→ Instructions to follow: Within the material that follows, how many lines include the string "transfer"? Answer with the number and nothing more.

→ Records:
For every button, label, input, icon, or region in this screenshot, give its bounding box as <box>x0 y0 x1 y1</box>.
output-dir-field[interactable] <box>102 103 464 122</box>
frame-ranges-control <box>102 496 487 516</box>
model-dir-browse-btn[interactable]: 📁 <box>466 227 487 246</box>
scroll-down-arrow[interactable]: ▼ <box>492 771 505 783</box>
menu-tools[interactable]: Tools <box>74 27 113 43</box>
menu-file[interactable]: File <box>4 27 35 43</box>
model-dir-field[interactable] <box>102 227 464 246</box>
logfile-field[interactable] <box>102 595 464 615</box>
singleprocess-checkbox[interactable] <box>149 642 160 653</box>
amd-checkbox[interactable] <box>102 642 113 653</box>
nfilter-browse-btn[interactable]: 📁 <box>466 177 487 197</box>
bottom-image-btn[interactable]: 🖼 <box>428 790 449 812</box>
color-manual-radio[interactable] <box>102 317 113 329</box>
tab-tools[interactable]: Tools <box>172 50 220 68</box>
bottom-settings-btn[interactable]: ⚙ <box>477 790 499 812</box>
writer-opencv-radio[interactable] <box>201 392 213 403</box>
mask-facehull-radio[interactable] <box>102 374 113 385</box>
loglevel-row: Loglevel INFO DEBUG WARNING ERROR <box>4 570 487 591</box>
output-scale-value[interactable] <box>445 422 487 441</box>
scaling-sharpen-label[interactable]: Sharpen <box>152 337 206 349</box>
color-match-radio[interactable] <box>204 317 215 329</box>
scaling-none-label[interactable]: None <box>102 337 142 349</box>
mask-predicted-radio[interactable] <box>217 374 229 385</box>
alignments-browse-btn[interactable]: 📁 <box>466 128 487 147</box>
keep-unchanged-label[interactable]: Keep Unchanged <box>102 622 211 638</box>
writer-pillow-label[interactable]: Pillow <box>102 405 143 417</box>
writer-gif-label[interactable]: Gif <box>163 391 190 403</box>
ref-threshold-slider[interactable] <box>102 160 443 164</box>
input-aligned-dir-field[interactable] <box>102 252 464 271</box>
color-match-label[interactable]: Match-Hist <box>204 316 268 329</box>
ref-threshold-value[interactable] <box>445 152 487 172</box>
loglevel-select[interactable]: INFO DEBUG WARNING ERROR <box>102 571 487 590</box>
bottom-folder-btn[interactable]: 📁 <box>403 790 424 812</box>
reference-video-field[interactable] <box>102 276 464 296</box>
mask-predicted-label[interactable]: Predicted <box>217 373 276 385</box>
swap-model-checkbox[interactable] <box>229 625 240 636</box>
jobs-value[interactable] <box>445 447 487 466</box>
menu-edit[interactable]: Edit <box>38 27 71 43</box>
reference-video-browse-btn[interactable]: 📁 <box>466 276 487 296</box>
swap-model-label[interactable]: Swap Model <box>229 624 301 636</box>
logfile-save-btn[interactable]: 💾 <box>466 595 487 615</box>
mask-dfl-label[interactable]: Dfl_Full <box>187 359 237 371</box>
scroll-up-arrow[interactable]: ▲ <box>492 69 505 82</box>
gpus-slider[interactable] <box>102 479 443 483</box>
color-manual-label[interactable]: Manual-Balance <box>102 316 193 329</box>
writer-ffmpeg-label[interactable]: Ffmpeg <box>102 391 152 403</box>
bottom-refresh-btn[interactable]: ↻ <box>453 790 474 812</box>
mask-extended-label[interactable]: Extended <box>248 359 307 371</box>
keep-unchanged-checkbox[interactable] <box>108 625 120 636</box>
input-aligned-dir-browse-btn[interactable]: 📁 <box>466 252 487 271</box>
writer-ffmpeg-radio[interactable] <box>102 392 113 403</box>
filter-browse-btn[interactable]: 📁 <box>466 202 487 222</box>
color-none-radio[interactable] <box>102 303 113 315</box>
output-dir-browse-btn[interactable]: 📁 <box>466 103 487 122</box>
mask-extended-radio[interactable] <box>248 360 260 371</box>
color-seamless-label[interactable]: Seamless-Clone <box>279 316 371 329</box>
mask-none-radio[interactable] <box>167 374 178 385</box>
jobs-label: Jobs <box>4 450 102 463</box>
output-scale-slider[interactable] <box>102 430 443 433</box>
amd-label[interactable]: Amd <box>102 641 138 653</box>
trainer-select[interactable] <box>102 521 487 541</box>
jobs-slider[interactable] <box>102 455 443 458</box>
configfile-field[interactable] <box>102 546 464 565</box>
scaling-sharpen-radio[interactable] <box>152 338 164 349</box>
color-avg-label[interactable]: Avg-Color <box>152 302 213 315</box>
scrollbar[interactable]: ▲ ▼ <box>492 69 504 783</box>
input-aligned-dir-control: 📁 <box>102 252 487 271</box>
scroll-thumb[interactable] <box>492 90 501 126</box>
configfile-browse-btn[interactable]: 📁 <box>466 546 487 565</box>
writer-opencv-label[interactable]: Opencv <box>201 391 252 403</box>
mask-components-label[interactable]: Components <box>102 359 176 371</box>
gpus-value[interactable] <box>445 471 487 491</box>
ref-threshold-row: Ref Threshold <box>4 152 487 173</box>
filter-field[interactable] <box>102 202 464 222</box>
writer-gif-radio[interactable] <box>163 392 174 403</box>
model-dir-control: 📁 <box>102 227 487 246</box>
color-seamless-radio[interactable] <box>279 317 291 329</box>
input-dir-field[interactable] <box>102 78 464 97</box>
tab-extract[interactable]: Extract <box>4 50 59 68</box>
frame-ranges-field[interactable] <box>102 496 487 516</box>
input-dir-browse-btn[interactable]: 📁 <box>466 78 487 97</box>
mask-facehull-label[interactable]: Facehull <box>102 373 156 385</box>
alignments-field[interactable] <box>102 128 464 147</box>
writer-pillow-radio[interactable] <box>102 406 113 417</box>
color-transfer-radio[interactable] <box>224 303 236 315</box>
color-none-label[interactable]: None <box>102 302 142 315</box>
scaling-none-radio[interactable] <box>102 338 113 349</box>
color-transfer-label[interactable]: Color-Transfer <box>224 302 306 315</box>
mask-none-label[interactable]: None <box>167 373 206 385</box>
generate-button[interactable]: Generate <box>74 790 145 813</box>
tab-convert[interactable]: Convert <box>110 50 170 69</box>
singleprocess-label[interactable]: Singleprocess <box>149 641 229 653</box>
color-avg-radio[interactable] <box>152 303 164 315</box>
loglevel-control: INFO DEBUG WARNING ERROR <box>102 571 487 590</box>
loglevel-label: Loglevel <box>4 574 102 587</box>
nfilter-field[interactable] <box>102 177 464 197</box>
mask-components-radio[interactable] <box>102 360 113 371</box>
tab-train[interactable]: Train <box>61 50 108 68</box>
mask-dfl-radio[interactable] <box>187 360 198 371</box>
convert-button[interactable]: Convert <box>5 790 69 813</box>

→ Reply: 2